The standard development tools accept as parameters two kinds of binaries:
- Object files targeted at one architecture. These include Mach-O files, static libraries, and dynamic libraries.
- Binaries targeted at more than one architecture. These binaries contain compiled code and data for one of these system types:
- PowerPC-based (32-bit and 64-bit) Macintosh computers. Binaries that contain code for both 32-bit and 64-bit PowerPC-based Macintosh computers are are known as PPC/PPC64 binaries.

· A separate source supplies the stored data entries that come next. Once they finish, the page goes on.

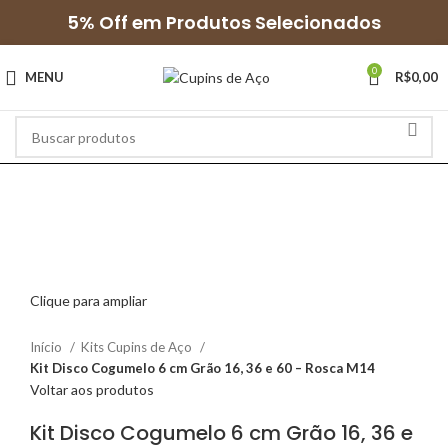
5% Off em Produtos Selecionados
0
MENU
R$
0,00
Clique para ampliar
Início
Kits Cupins de Aço
Kit Disco Cogumelo 6 cm Grão 16, 36 e 60 – Rosca M14
Voltar aos produtos
Kit Disco Cogumelo 6 cm Grão 16, 36 e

- Intel-based and PowerPC-based (32-bit, 64-bit, or both) Macintosh computers. Binaries that contain code for both Intel-based and PowerPC-based Macintosh computers are known as universal binaries.
Each object file is stored as a continuous set of bytes at an offset from the beginning of the binary. They use a simple archive format to store the two object files with a special header at the beginning of the file to allow the various runtime tools to quickly find the code appropriate for the current architecture.
A binary that contains code for more than one architecture always begins with a fat_header
data structure, followed by two fat_arch
data structures and the actual data for the architectures contained in the file. All data in these data structures is stored in big-endian byte order.
Defines the layout of a binary that contains code for more than one architecture. Declared in the header /usr/include/mach-o/fat.h
.
Declaration:
struct fat_header {
uint32_t magic; /* FAT_MAGIC */
uint32_t nfat_arch; /* number of structs that follow */
};
Fields:
magic
An integer containing the value 0xCAFEBABE in big-endian byte order format. On a big-endian host CPU, this can be validated using the constant FAT_MAGIC; on a little-endian host CPU, it can be validated using the constant FAT_CIGAM.
nfat_arch
Discussion:
The fat_header data structure is placed at the start of a binary that contains code for multiple architectures. Directly following the fat_header data structure is a set of fat_arch
data structures, one for each architecture included in the binary. Regardless of the content this data structure describes, all its fields are stored in big-endian byte order.
Describes the location within the binary of an object file targeted at a single architecture. Declared in /usr/include/mach-o/fat.h
.
struct fat_arch
{
cpu_type_t cputype;
cpu_subtype_t cpusubtype;
uint32_t offset;
uint32_t size;
uint32_t align;
};
Fields:
cputype
An enumeration value of type cpu_type_t. Specifies the CPU family.
cpusubtype
An enumeration value of type cpu_subtype_t. Specifies the specific member of the CPU family on which this entry may be used or a constant specifying all members.
offset
Offset to the beginning of the data for this CPU.
size
Size of the data for this CPU.
align
The power of 2 alignment for the offset of the object file for the architecture specified in cputype within the binary. This is required to ensure that, if this binary is changed, the contents it retains are correctly aligned for virtual memory paging and other uses.
Discussion:
An array of fat_arch
data structures appears directly after the fat_header
data structure of a binary that contains object files for multiple architectures. Regardless of the content this data structure describes, all its fields are stored in big-endian byte order.